“Gli sdraiati”: critica alla gioventù o incomprensione generazionale?

Michele Serra, con Gli sdraiati, compone un monologo interiore che si fa affresco generazionale, un lamento paterno che rasenta il soliloquio dostoevskiano, un’analisi pungente e disillusa della distanza siderale tra il mondo degli adulti e quello degli adolescenti. Ma, in questo tentativo di comprendere e, forse, redimere la gioventù mollemente adagiata sul divano dell’apatia contemporanea, il testo si avviluppa in una narrazione che, sebbene affilata e ironica, rischia di scivolare nel moralismo e in un’epica nostalgica che ha il sapore del rimpianto anziché della comprensione.

Serra scrive con la penna acuminata del giornalista di lungo corso, con la sensibilità del polemista raffinato e con il guizzo dello scrittore che sa mescolare lirismo e sarcasmo. Tuttavia, il suo ritratto della giovinezza contemporanea si appiattisce su un’immagine quasi caricaturale: i giovani come “sdraiati”, pigri, disinteressati, avulsi dalla realtà e ripiegati in un solipsismo tecnologico, incapaci di reggere lo sguardo del mondo se non attraverso lo schermo di uno smartphone.

Eppure, questa rappresentazione sembra incagliarsi in una dicotomia semplicistica: il padre moralizzatore e il figlio svogliato, l’ordine e il caos, la cultura e il nulla. Se l’ironia, in alcuni passaggi, riesce a illuminare con lampi fulminei l’incomprensione tra le generazioni, in altri rischia di diventare un’invettiva monocorde, una lamentazione che rimane prigioniera del proprio disincanto. L’assenza di un vero dialogo tra padre e figlio – dove il primo monologa e il secondo resta sullo sfondo come un’ombra sfocata – non fa che amplificare questa sensazione di unidirezionalità narrativa.

Ma i giovani di Serra sono davvero “sdraiati” nel senso di inerti? O piuttosto si muovono lungo traiettorie che sfuggono alla comprensione di chi li osserva con lo sguardo rivolto all’indietro? L’autore pare dimenticare che il suo stesso sguardo adulto è inevitabilmente condizionato da una nostalgia di tempi andati, da un’idealizzazione dell’adolescenza vissuta senza tecnologia, fatta di corse in bicicletta e gesti eroici che oggi sembrano mancare.

Eppure, le nuove generazioni si muovono, eccome: esplorano, si informano, creano, reinventano modi di pensare e di esistere che non possono essere misurati con il metro delle generazioni precedenti. L’idea che il loro rapporto con il digitale sia solo una forma di estraniazione dalla realtà è una lettura parziale: il mondo virtuale è oggi parte del reale, è un’estensione dell’identità, un terreno di sperimentazione esistenziale e culturale che non può essere liquidato con un’alzata di spalle.

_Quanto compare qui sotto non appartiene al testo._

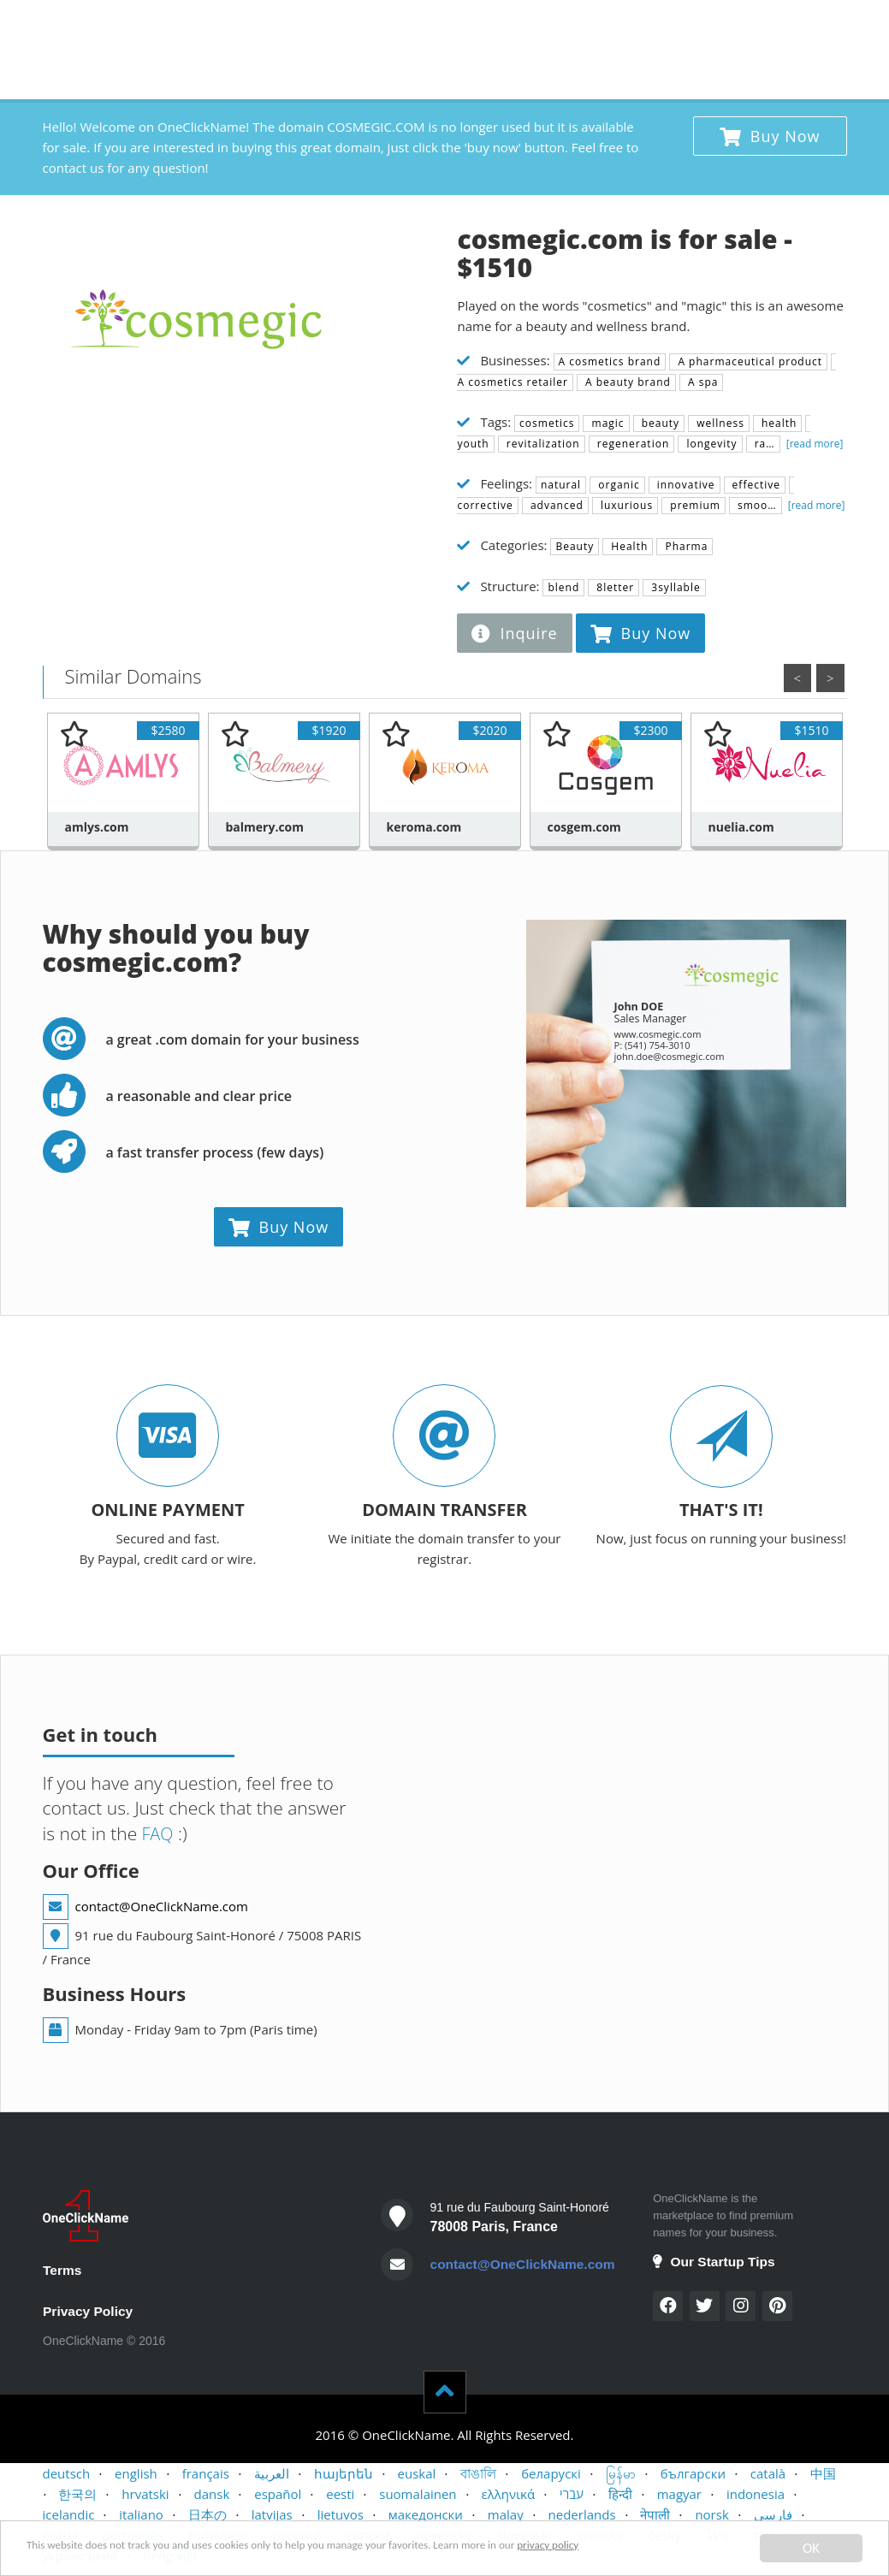 This screenshot has height=2576, width=889. I want to click on suomalainen, so click(417, 2495). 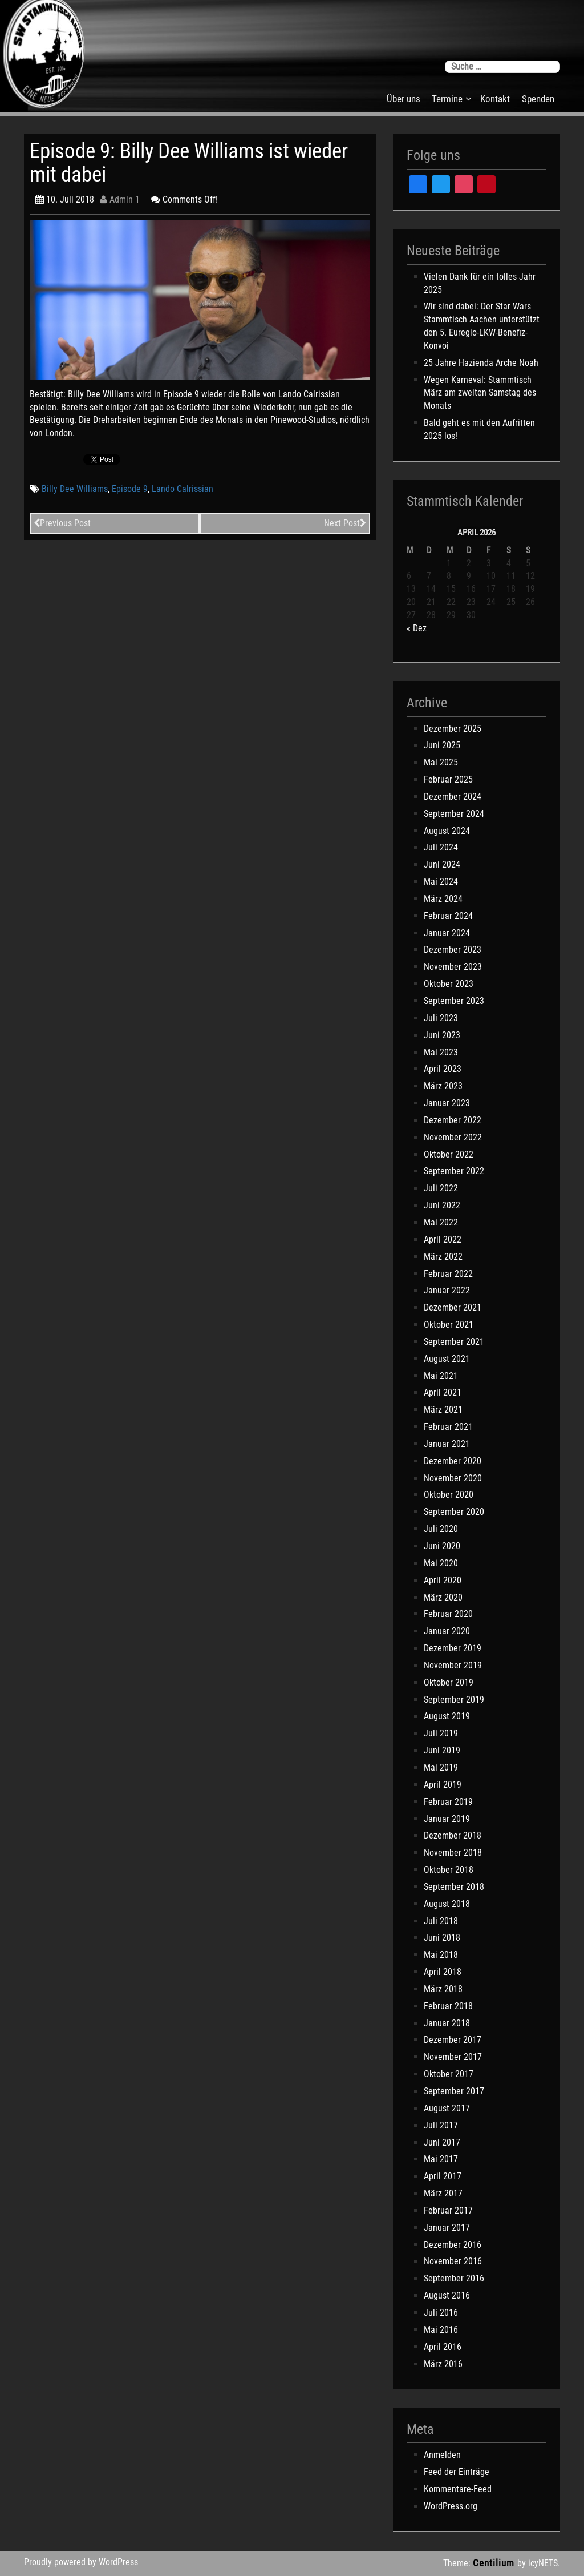 The width and height of the screenshot is (584, 2576). What do you see at coordinates (454, 813) in the screenshot?
I see `September 2024` at bounding box center [454, 813].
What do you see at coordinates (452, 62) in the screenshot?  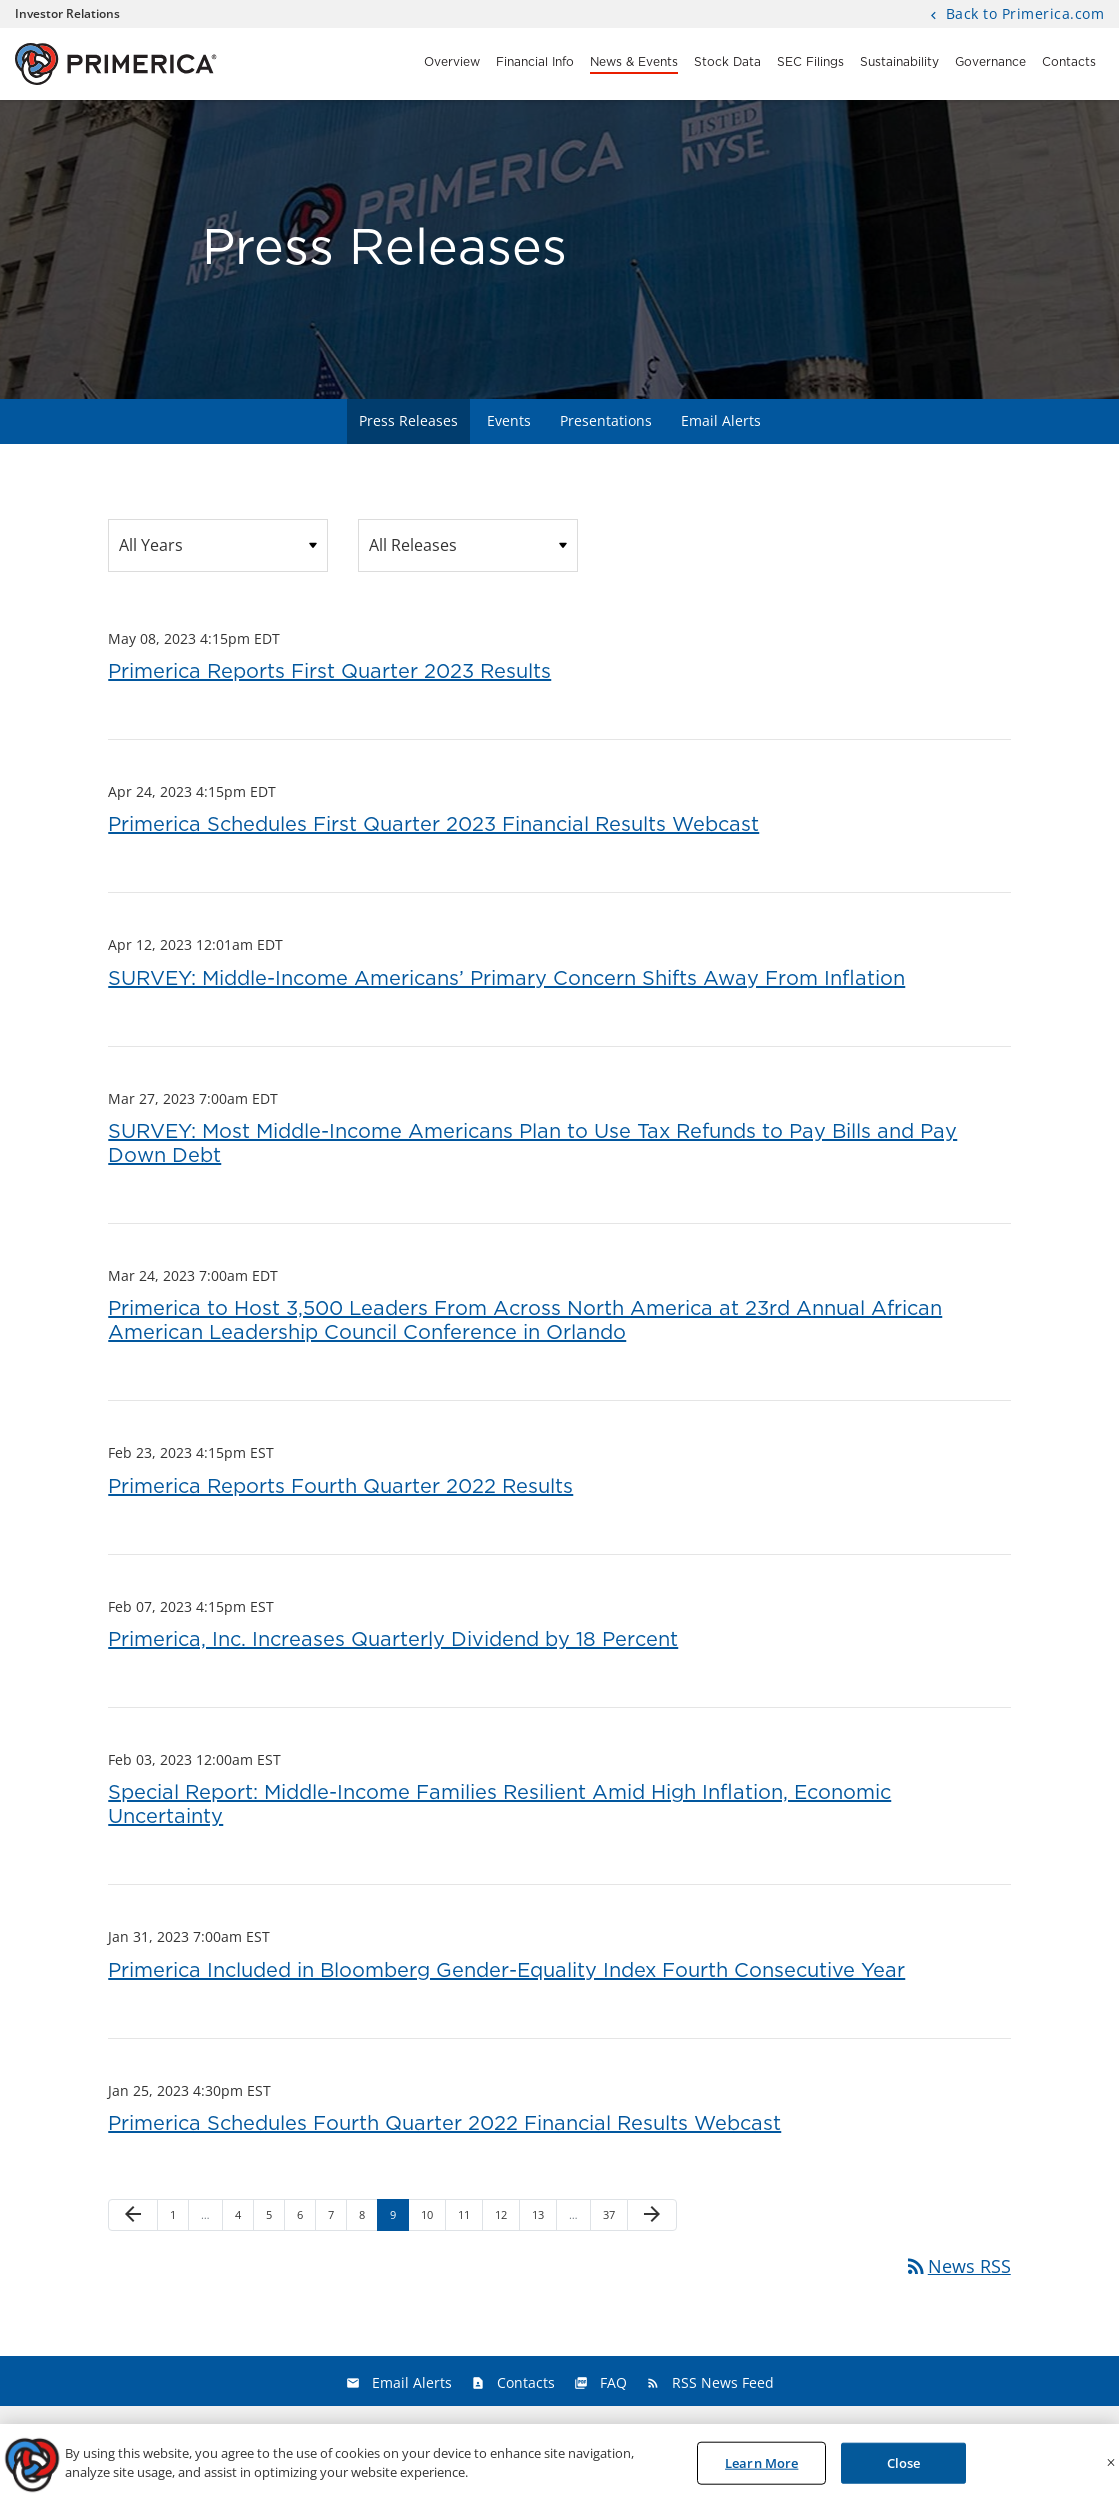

A distanza di anni dalla pubblicazione di Gli sdraiati, il mondo è cambiato in modi che lo stesso Serra forse non avrebbe potuto prevedere. I giovani di oggi sono sopravvissuti a pandemie, crisi economiche, mutamenti climatici e guerre digitali di narrazione. Sono cresciuti in un contesto di insicurezza e trasformazione, in cui il concetto stesso di stabilità – lavorativa, affettiva, sociale – è stato eroso dalle sabbie mobili della post-modernità. Se prima potevano sembrare sdraiati, oggi molti di loro si rivelano resilienti, iperconnessi ma consapevoli, critici, attenti alle questioni globali, protagonisti di movimenti che scuotono le coscienze.

Il rischio di un libro come Gli sdraiati è, quindi, quello di rimanere ancorato a una visione statica della gioventù, a un paradigma interpretativo che non coglie il movimento profondo che si agita sotto la superficie. La generazione Z e quella che verrà dopo di essa non sono semplicemente distese su un divano: stanno scrivendo la propria storia con un alfabeto nuovo, e il vero compito di un osservatore acuto sarebbe quello di tentare di decifrarlo senza pregiudizi.

Michele Serra, con la sua prosa raffinata e la sua vena ironica, ha il merito di portare a galla un disagio generazionale che esiste e persiste. Tuttavia, il limite del suo sguardo è quello di trasformare questo disagio in un’immagine immobile, un’istantanea in bianco e nero di un mondo che, invece, si colora di infinite sfumature. Forse il vero dialogo tra generazioni non si gioca nella nostalgia né nel rimprovero, ma nella capacità di ascoltare con mente aperta, di accettare la diversità dei percorsi, di riconoscere che ogni epoca ha i suoi sdraiati e i suoi inquieti esploratori.